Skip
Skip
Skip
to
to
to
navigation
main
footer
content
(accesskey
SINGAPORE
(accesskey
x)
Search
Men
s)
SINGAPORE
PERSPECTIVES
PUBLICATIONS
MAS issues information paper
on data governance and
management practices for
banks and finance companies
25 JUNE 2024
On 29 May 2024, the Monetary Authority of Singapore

++++++

Your instructions >>
The full set of entries above needs to be restated word for word.

Answer to this exercise >>
Skip
Skip
Skip
to
to
to
navigation
main
footer
content
(accesskey
SINGAPORE
(accesskey
x)
Search
Men
s)
SINGAPORE
PERSPECTIVES
PUBLICATIONS
MAS issues information paper
on data governance and
management practices for
banks and finance companies
25 JUNE 2024
On 29 May 2024, the Monetary Authority of Singapore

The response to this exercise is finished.